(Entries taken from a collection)
# # # # #

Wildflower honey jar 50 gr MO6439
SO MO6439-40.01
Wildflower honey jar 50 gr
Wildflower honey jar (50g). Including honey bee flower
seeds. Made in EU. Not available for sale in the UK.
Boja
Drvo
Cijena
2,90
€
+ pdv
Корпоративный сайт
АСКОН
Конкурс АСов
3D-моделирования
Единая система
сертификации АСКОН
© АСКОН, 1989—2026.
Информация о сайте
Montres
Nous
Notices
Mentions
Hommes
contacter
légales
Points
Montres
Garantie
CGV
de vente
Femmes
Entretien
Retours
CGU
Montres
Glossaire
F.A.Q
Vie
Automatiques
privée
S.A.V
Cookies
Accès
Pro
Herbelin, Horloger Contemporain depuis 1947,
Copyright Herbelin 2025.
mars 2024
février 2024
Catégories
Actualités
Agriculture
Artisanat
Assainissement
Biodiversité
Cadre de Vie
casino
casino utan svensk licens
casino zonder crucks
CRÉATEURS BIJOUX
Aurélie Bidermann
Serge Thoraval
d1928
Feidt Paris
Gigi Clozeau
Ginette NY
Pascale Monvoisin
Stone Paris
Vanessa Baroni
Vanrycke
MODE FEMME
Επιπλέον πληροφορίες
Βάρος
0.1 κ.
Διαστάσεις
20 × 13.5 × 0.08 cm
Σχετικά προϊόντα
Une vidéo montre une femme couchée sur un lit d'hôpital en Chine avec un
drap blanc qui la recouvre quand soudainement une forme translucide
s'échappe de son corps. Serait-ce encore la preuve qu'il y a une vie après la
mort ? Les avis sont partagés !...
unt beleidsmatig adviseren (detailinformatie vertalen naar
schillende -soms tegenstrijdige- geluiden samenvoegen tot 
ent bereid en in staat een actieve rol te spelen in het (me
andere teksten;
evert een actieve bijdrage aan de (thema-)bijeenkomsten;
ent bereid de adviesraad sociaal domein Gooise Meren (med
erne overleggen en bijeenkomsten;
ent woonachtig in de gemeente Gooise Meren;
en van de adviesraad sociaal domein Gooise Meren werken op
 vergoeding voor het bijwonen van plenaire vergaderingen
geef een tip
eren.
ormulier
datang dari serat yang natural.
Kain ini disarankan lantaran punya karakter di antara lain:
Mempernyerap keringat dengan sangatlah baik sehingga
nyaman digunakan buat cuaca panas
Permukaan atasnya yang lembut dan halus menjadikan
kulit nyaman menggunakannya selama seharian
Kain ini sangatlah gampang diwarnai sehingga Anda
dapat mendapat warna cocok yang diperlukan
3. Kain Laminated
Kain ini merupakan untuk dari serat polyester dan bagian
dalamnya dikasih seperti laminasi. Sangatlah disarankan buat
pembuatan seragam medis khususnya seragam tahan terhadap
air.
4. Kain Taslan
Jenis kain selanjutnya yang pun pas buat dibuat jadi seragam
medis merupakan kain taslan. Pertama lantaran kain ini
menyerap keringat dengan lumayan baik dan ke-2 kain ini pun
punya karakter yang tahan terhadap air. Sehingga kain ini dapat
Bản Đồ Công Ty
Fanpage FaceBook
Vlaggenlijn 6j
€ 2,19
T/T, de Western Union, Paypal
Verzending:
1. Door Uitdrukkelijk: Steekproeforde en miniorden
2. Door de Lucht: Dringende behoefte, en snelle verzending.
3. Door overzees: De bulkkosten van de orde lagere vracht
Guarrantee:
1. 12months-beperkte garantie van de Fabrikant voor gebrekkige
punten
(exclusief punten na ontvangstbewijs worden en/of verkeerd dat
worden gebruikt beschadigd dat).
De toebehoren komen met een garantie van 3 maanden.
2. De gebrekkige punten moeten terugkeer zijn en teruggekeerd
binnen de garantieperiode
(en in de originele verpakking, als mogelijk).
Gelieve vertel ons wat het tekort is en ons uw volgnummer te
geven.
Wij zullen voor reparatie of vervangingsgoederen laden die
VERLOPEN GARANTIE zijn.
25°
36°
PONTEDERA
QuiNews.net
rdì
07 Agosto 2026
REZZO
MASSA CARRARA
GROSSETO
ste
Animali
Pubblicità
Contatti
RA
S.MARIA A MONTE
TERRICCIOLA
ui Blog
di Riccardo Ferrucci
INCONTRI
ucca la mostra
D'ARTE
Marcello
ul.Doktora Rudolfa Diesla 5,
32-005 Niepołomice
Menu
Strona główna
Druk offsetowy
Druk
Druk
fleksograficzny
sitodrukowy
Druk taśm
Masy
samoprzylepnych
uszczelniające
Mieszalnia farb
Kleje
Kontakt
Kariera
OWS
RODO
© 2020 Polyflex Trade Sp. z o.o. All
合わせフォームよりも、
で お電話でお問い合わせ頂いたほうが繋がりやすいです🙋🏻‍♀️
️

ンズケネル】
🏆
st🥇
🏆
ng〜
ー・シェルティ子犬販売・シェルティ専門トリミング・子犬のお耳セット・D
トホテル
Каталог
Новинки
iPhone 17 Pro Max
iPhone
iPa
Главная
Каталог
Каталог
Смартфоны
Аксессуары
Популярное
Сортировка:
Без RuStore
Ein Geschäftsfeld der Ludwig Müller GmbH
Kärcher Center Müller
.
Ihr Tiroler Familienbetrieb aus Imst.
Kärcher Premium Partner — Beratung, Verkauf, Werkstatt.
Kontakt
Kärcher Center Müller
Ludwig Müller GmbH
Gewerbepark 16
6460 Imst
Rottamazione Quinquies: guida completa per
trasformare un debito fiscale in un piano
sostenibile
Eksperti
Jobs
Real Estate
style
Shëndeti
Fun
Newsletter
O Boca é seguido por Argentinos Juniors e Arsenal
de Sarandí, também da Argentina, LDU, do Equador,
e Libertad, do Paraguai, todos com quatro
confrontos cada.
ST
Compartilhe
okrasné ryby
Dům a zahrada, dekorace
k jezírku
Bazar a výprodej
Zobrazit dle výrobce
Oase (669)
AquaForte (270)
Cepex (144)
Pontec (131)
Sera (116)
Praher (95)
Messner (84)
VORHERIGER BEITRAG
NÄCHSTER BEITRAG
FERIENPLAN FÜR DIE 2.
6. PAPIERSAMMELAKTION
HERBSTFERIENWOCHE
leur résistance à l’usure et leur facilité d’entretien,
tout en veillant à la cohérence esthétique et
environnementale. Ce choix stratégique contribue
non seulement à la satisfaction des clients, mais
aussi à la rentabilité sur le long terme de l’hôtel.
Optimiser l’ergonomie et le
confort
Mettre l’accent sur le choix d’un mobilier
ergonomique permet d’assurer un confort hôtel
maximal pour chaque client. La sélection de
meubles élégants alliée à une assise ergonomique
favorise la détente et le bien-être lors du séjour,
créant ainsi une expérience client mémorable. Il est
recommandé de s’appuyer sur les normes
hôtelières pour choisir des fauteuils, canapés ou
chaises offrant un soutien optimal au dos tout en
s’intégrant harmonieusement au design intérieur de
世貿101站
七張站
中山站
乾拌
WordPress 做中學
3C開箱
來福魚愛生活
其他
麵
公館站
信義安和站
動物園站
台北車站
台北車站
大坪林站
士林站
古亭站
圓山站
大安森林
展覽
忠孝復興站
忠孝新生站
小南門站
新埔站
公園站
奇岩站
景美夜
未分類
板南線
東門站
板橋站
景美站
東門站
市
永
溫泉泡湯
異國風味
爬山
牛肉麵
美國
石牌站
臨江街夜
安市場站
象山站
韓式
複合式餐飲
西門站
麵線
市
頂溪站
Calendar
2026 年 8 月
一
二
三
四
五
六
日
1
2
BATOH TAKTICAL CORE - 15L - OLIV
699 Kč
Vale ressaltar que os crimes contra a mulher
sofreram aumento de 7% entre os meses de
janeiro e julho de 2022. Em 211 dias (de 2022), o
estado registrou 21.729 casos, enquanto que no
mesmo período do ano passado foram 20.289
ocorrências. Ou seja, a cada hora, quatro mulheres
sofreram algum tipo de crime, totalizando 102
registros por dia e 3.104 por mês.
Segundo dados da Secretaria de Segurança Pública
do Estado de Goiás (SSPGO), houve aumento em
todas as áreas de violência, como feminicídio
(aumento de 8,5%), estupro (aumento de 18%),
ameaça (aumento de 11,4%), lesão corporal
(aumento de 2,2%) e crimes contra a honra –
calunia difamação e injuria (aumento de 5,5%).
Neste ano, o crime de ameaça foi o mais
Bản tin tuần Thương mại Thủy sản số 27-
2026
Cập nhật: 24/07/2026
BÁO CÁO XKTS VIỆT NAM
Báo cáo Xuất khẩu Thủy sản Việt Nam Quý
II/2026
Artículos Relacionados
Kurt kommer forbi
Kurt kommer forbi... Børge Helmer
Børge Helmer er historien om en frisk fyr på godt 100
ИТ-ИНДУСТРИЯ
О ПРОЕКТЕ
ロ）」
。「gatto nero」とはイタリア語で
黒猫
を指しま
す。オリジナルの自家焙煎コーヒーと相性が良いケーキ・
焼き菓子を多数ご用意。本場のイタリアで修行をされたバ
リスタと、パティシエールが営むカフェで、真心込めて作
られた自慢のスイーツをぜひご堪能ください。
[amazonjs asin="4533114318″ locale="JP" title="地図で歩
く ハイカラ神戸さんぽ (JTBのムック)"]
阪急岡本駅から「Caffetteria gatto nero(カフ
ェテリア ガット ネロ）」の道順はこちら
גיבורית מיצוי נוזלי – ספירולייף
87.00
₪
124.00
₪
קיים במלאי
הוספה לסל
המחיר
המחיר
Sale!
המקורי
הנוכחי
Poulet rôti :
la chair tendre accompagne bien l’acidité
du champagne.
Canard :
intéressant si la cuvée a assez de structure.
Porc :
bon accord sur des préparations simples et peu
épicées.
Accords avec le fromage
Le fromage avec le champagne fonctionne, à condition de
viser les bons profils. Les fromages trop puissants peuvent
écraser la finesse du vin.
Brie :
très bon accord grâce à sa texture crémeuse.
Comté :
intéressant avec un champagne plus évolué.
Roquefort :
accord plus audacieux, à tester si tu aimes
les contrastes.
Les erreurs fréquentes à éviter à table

# # # # #

Using the records above, copy all lines that include the word "aumento".

• The completed task
sofreram aumento de 7% entre os meses de
do Estado de Goiás (SSPGO), houve aumento em
(aumento de 8,5%), estupro (aumento de 18%),
ameaça (aumento de 11,4%), lesão corporal
(aumento de 2,2%) e crimes contra a honra –
calunia difamação e injuria (aumento de 5,5%).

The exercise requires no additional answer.